My hackles rose, and I charged the huge rogue head-on.
"Where's Scarlett? Where's Steinar?"
He didn't dodge my grappling move on purpose. He rolled out his barrel chest to show he could take the brunt of my attack. The joke was on him, because we tumbled through the air and crashed to the floor, under the feet of the fighting mob.
The shock in his eyes egged me on. I straddled him and pummeled him, oblivious to the screams and the strands of smoke.
The Brute shoved his claws into my neck and maw, to keep me at bay.
"Scarlett!" I growled into his leathery palm. "Steinar!"
He jerked upright, a move like an earthquake and slashed me across the muzzle. The gush of blood blinded me. I couldn't hold him, despite my veins bulging with effort. We jumped to our feet at the same time.
I wiped blood out of my eyes, regaining the view of the tilting world.
Brute scowled. "Not so tough off your turf, are you, Alpha-boy?"
"Give me Scarlett and Steinar, and I might let you live."
He howled with laughter, then broke into a coughing fit so bad, tears splattered his fur. I tasted acrid smoke as well, gasped for air and ash crunched on my teeth. Behind the Brute, the flames leapt to the walls, blue tipped with orange, encircling us. The kitchen already pulsated scarlet, full of flames.
The rogues were no longer fighting; they were fleeing the fire and the onrush of sirens.
Fire. Police. EMT.
Seattle's best were converging onto the rogue's burning hide-out. At any other time, I'd cheer them on, but my answers were burning along with the Muck's. If I stuck around for too long, I'd be a witness, a victim or a combination of both.
The same thought must have occurred to my opponent. The Brute and I cussed in unison, despite hating each-other's guts.
"This isn't over!" I yelled, shielding my face with my sleeve and dashed toward the door. It was already veiled by a thick cloud of smoke.

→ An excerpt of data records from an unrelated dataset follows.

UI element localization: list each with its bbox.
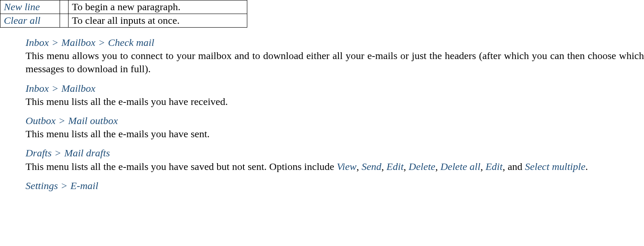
command-table: New line To begin a new paragraph. Clear… (0, 0, 247, 28)
breadcrumb: Drafts > Mail drafts (26, 147, 644, 160)
breadcrumb-item: Mailbox (61, 83, 95, 94)
command-cell: Clear all (0, 14, 60, 28)
breadcrumb-separator: > (55, 147, 61, 158)
breadcrumb-separator: > (52, 37, 58, 48)
breadcrumb-item: Check mail (108, 37, 155, 48)
breadcrumb-item: E-mail (71, 180, 98, 191)
table-row: New line To begin a new paragraph. (0, 0, 247, 14)
option-delete-all: Delete all (441, 161, 481, 172)
description-text: This menu lists all the e-mails you have… (26, 128, 210, 139)
option-delete: Delete (409, 161, 435, 172)
description-text: , (435, 161, 441, 172)
option-edit: Edit (386, 161, 404, 172)
command-table-body: New line To begin a new paragraph. Clear… (0, 0, 247, 28)
breadcrumb-item: Outbox (26, 115, 56, 126)
description-text: , (356, 161, 361, 172)
breadcrumb-separator: > (59, 115, 65, 126)
section-outbox: Outbox > Mail outbox This menu lists all… (26, 114, 644, 141)
section-description: This menu lists all the e-mails you have… (26, 127, 644, 141)
breadcrumb-item: Drafts (26, 147, 52, 158)
description-text: . (585, 161, 588, 172)
breadcrumb-item: Mail outbox (68, 115, 118, 126)
option-edit-2: Edit (486, 161, 503, 172)
section-description: This menu allows you to connect to your … (26, 49, 644, 76)
description-text: , (381, 161, 386, 172)
breadcrumb: Inbox > Mailbox > Check mail (26, 36, 644, 49)
breadcrumb-item: Settings (26, 180, 58, 191)
description-text: , and (503, 161, 525, 172)
description-text: , (481, 161, 486, 172)
section-description: This menu lists all the e-mails you have… (26, 160, 644, 173)
table-row: Clear all To clear all inputs at once. (0, 14, 247, 28)
breadcrumb: Settings > E-mail (26, 179, 644, 192)
breadcrumb: Outbox > Mail outbox (26, 114, 644, 127)
section-settings-email: Settings > E-mail (26, 179, 644, 192)
breadcrumb: Inbox > Mailbox (26, 82, 644, 95)
content-area: Inbox > Mailbox > Check mail This menu a… (0, 36, 644, 192)
section-inbox-mailbox: Inbox > Mailbox This menu lists all the … (26, 82, 644, 108)
section-inbox-check-mail: Inbox > Mailbox > Check mail This menu a… (26, 36, 644, 76)
description-text: This menu lists all the e-mails you have… (26, 96, 228, 107)
command-cell: New line (0, 0, 60, 14)
breadcrumb-separator: > (99, 37, 105, 48)
description-cell: To clear all inputs at once. (69, 14, 247, 28)
breadcrumb-item: Inbox (26, 83, 49, 94)
description-text: , (404, 161, 409, 172)
breadcrumb-item: Mailbox (61, 37, 95, 48)
breadcrumb-separator: > (52, 83, 58, 94)
section-drafts: Drafts > Mail drafts This menu lists all… (26, 147, 644, 173)
option-send: Send (361, 161, 381, 172)
breadcrumb-item: Inbox (26, 37, 49, 48)
description-text: This menu lists all the e-mails you have… (26, 161, 337, 172)
option-view: View (337, 161, 356, 172)
option-select-multiple: Select multiple (525, 161, 585, 172)
spacer-cell (60, 0, 69, 14)
description-text: This menu allows you to connect to your … (26, 50, 644, 74)
description-cell: To begin a new paragraph. (69, 0, 247, 14)
breadcrumb-separator: > (61, 180, 67, 191)
section-description: This menu lists all the e-mails you have… (26, 95, 644, 108)
spacer-cell (60, 14, 69, 28)
breadcrumb-item: Mail drafts (64, 147, 110, 158)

We crashed onto the street simultaneously, like two clowns, shifting back to human form as we went. At least, he had the decency to do that and not rely on human's inferior senses to keep the werewolf secret.
"You bet it isn't!" he growled. "It's not over until I say it's over!"
"Oh, piss off..."
He raced away, howling with evil laughter and I shook my fist at his back before it blended into the crowd. Then, I hobbled to my bike. By some miracle, it was intact, despite being parked a yard away from the bonfire that the Muck's was becoming.
"Are you crazy?" Someone screamed at me. "You can't go there!"
I flipped them off and kept going into the scorching heat.
"Stop him! Somebody!"
The hysterical calls came too late.
I grabbed the handlebars, swung into the saddle and took off just as the fire found more food for its insatiable hunger and exploded into a fireball.
With a collective scream, the humans and the wolves fled, except the fire trucks that were pulling in. I envied them for a second. They were heroes, and this inferno was nothing compared to what Este was going to unleash on me at home. But I wanted to be nowhere else.